The program's strategic backbone is the first module, which clarifies the cost-quality-throughput trade-off across the quantization spectrum (FP32 → BF16/FP16 → FP8 → INT8 → NF4/INT4 → FP4 → AQLM 1-2 bit). A 70B model's memory footprint is 140GB in FP16, 70GB in INT8, 35GB in INT4/NF4, 17.5GB in NVFP4, and 4GB in AQLM 2-bit; this difference produces not only memory but also a 2-8x throughput gain. Hopper H100/H200's FP8 (E4M3 + E5M2) native Tensor Cores and Blackwell B200/GB200's NVFP4 + MXFP4 Transformer Engine v2 support form the hardware foundation of the 2024-2026 industry transformation; AMD MI325X/MI355X FP8/FP4, Intel Gaudi 3, Google TPU v6/v7 (Trillium) joined this race as well. Decision framework: for production cost optimization, the $0.30/M output token vs $3/M comparison, the quality regression budget (is 0.5% MMLU loss tolerable?), and which bit-width is the right choice for which scenario — evidence-based answers.

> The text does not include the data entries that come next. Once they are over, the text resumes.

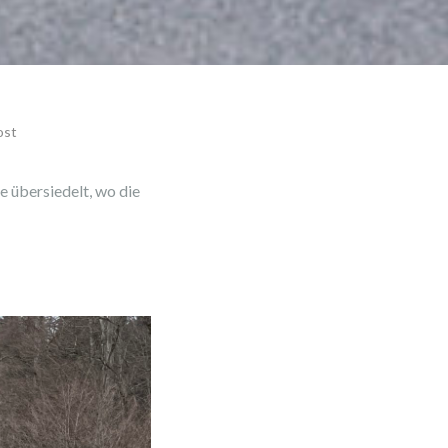
ost
 übersiedelt, wo die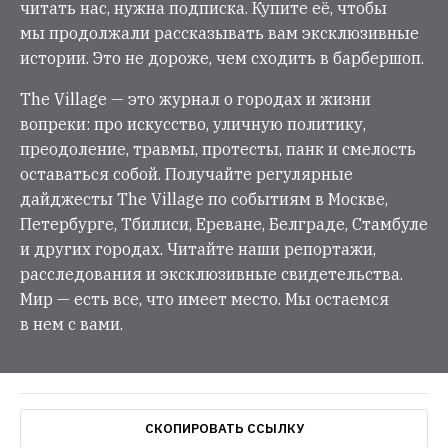
читать нас, нужна подписка. Купите её, чтобы
мы продолжали рассказывать вам эксклюзивные
истории. Это не дороже, чем сходить в барбершоп.
The Village — это журнал о городах и жизни
вопреки: про искусство, уличную политику,
преодоление, травмы, протесты, панк и смелость
оставаться собой. Получайте регулярные
дайджесты The Village по событиям в Москве,
Петербурге, Тбилиси, Ереване, Белграде, Стамбуле
и других городах. Читайте наши репортажи,
расследования и эксклюзивные свидетельства.
Мир — есть все, что имеет место. Мы остаемся
в нем с вами.
СКОПИРОВАТЬ ССЫЛКУ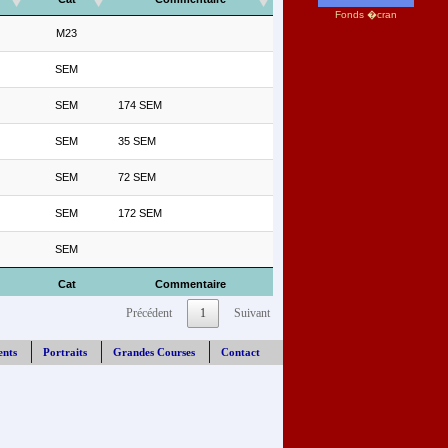
Fonds �cran
M23
SEM
SEM
174 SEM
SEM
35 SEM
SEM
72 SEM
SEM
172 SEM
SEM
Cat
Commentaire
Précédent
1
Suivant
ents
Portraits
Grandes Courses
Contact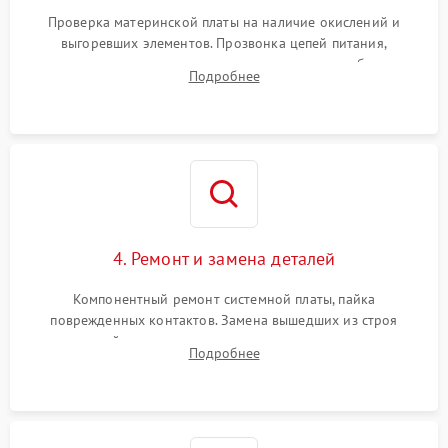
Проверка материнской платы на наличие окислений и
выгоревших элементов. Прозвонка цепей питания,
тестирование приводных моторов колес и турбины
Подробнее
всасывания. Оценка состояния оптических и инфракрасных
датчиков, а также механизма лазерного дальномера.
4. Ремонт и замена деталей
Компонентный ремонт системной платы, пайка
поврежденных контактов. Замена вышедших из строя
двигателей, изношенного аккумулятора, неисправного
Подробнее
лидара или помпы подачи воды. Восстановление шлейфов и
устранение последствий попадания влаги.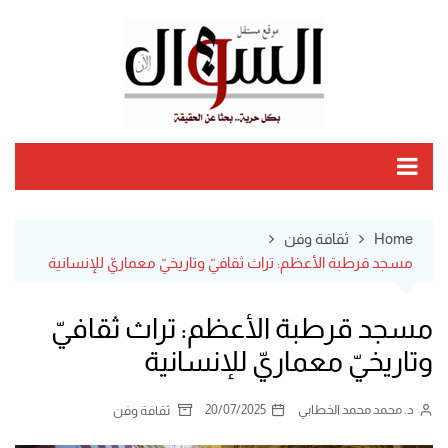
Ski
t
conten
Home
ثقافة وفن
مسجد قرطبة الأعظم: تراث ثقافيّ وتاريخيّ معماريّ للإنسانية
مسجد قرطبة الأعظم: تراث ثقافيّ
وتاريخيّ معماريّ للإنسانية
د. محمد محمد الخطابي
20/07/2025
ثقافة وفن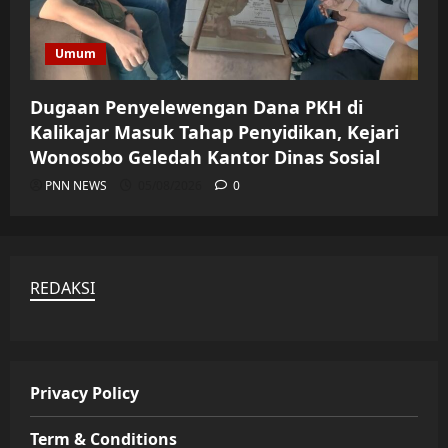
Umum
Dugaan Penyelewengan Dana PKH di
Kalikajar Masuk Tahap Penyidikan, Kejari
Wonosobo Geledah Kantor Dinas Sosial
PNN NEWS
05/08/2026
0
REDAKSI
Privacy Policy
Term & Conditions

The second module addresses the mathematical foundations of quantization. The linear-quantization formula q = round((x - z) / s); dequantization x' = s × q + z; the symmetric (zero-point = 0) vs asymmetric (zero-point ≠ 0) trade-off; min-max calibration vs percentile clipping (P99.9); the granularity-selection matrix per-tensor (coarsest) → per-channel → per-group (g=128, finest); outlier handling (SmoothQuant migration, MX-format logic). On the format side, NF4 (NormalFloat 4-bit, Dettmers 2023 — information-theoretic optimal 4-bit distribution, assuming weights are Gaussian-distributed), FP8 E4M3 (for the forward pass, more precise) vs E5M2 (for backward gradients, wider range), MXFP4 (OCP Microscaling 4-bit), and NVFP4 (Blackwell-native, NVIDIA's OCP variant) format distinctions are clarified. Without this foundation, modern quantization algorithms (GPTQ, AWQ, SmoothQuant) cannot be understood.

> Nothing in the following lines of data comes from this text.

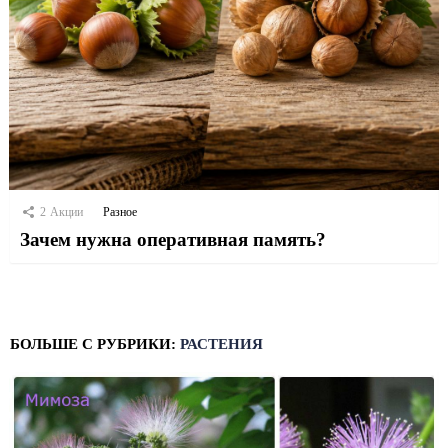
2
Акции
Разное
Зачем нужна оперативная память?
БОЛЬШЕ С РУБРИКИ:
РАСТЕНИЯ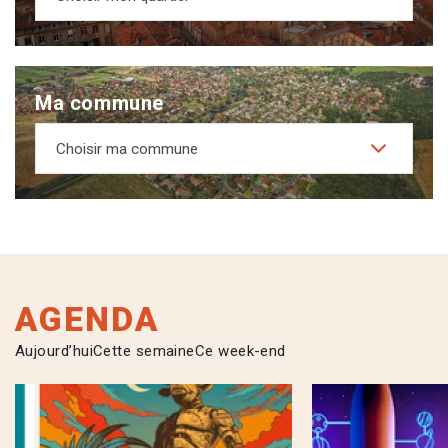
Ma commune
Choisir ma commune
AGENDA
Aujourd’hui
Cette semaine
Ce week-end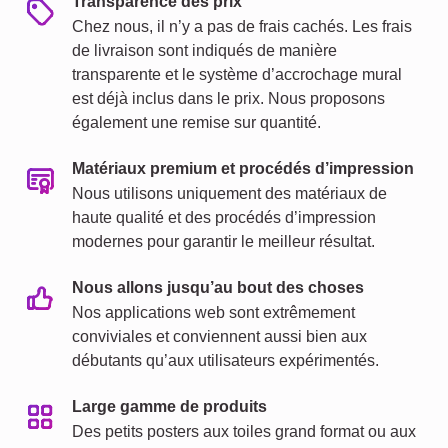
Transparence des prix
Chez nous, il n’y a pas de frais cachés. Les frais
de livraison sont indiqués de manière
transparente et le système d’accrochage mural
est déjà inclus dans le prix. Nous proposons
également une remise sur quantité.
Matériaux premium et procédés d’impression
Nous utilisons uniquement des matériaux de
haute qualité et des procédés d’impression
modernes pour garantir le meilleur résultat.
Nous allons jusqu’au bout des choses
Nos applications web sont extrêmement
conviviales et conviennent aussi bien aux
débutants qu’aux utilisateurs expérimentés.
Large gamme de produits
Des petits posters aux toiles grand format ou aux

The third module addresses PTQ (post-training quantization) — the dominant production approach. Calibration-dataset selection (typically 128-512 samples are sufficient — C4, Wikitext, Pile, FineWeb sample; the Turkish FineWeb subset for Turkish-domain calibration), forward-pass tracking, activation-statistics collection, outlier detection — the emergent magnitude-outlier channel phenomenon discovered in 6.7B+ models in Dettmers 2022 LLM.int8 paper is analyzed in detail. These outlier channels (0.1-1% of all channels) carry the dominant share of model quality; the mixed-precision decision matrix (preserving outlier channels in FP16 + the rest in INT8) is the foundation of this discipline. Naive round-to-nearest quantization yields 5-15% MMLU loss at 4-bit; with modern GPTQ/AWQ it falls to 0.3-1% — this difference is emphasized. Tool stack: AutoGPTQ, AutoAWQ, llama.cpp, Hugging Face Optimum, NVIDIA Model Optimizer.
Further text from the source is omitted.